Нельзя, Краминов. Не распускайся. Нельзя, чтобы твой внутренний мир заслонял все. Не может так жить человек. Погибнет. Тогда любая неудача, неудача его «я» кажется концом света.

Я знаю, что по большому счету для нас не существует вещей вообще. Вещи и явления для человека существуют настолько, насколько они связаны лично с ним, с его внутренним «я». В этом отношении человек остается эгоистом. Можно кричать и рассуждать о политике и о природе — и быть совершенно к ним равнодушным. И связь человека с внешним миром (я имею в виду духовную связь) начинается тогда, когда этот внешний мир так или иначе задевает внутреннее «я» или когда сам человек вкладывает себя, свои силы в этот внешний мир.

Элементарный пример. На дороге я нахожу лопату. Я ее отбрасываю. Мне она не нужна. Для меня она не существует. Но если бы мне надо было срочно рыть окоп, я сам сделал бы эту лопату…

Или город, который тебе только что не понравился, расцвел бы радужными красками, встреть ты на улицах Иру.

А чем ты сам живешь, Краминов?

Если ты погрузишься в себя, в свои личные переживания, — грош тебе цена. Но ты себя отдаешь д е л у, делу, которому ты служишь. И так как ты все отдал ему, то оно для тебя дорого. В нем вся твоя жизнь. И если рассуждать философски, то жизнь человека начинается тогда, когда он ее отдает людям.

Ты не по специальности работаешь, Краминов. Я второй раз замечаю, что из тебя вышел бы хороший автор букварей. Крупный ты знаток прописных истин.

Но, очевидно, и эти прописные истины для тебя не существовали, пока ты на личном опыте с ними не столкнулся…

Я отложил чемодан в сторону, постоял около двери и рванул ее на себя. Я спустился до половины лестницы. Остановился. Зачем? Не надо. Все равно я его не увижу.

Сегодня вечером мной владело какое-то неясное чувство (у нас его называют интуиция), что за мной кто-то идет. Я не верил (но автоматически кружил по улицам). Ведь я не должен был сюда приезжать. Приказ был получен внезапно, во Владивостоке. Они не могли знать заранее. И ты был слишком в этом уверен и откровенно пришел в управление. А ведь вы, Краминов, фигура, наверно, известная в «определенных кругах».

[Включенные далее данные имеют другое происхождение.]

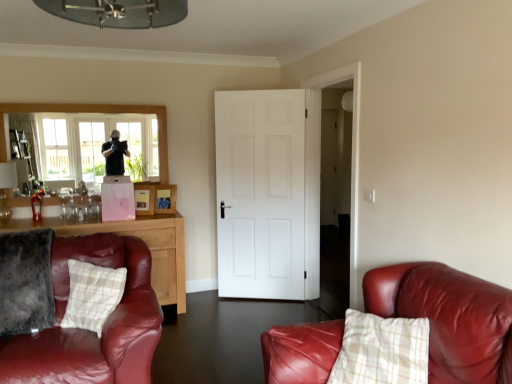 Question: Choose the correct answer: Is velvety gray pillow at lower left, the first pillow from the left, inside matte brown cabinet at left or outside it?

Choices:
 (A) inside
 (B) outside

Answer: (B)

Question: From their relative heights in the image, would you say velvety gray pillow at lower left, marked as the 2th pillow in a right-to-left arrangement, is taller or shorter than matte brown cabinet at left?

Choices:
 (A) tall
 (B) short

Answer: (B)

Question: Which is farther from the clear glass window at upper left?

Choices:
 (A) white matte door at center
 (B) velvety gray pillow at lower left, the first pillow from the left
 (C) matte brown cabinet at left
 (D) leather couch at right
 (E) plaid fabric pillow at lower left, the 2th pillow from the left

Answer: (D)

Question: Estimate the real-world distances between objects in this image. Which object is farther from the matte brown cabinet at left?

Choices:
 (A) leather couch at right
 (B) white matte door at center
 (C) plaid fabric pillow at lower left, the 2th pillow from the left
 (D) velvety gray pillow at lower left, marked as the 2th pillow in a right-to-left arrangement
 (E) clear glass window at upper left

Answer: (A)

А может, это нервы? Но ведь сейчас ты явно почувствовал, что кто-то неслышно прошел по коридору, постоял у твоей двери. Он, может, и сейчас наблюдает за тобой? А может, все-таки нервы расшалились? Но это, Краминов, ты оставь для своего «внутреннего мира» и никому не рассказывай.

А во «внешнем мире» действительно существуют люди, которым ты явно не безразличен. Во всяком случае, один где-то близко. И они много бы дали, чтоб свернуть тебе шею.

* * *

Фотография из ФРГ. Демонстрация против войны. Несколько человек идут по улицам Эссена, несут плакат. Впереди инвалид на костылях. Напряженное, волевое лицо. А глаза уже измученные, в них — отчаяние.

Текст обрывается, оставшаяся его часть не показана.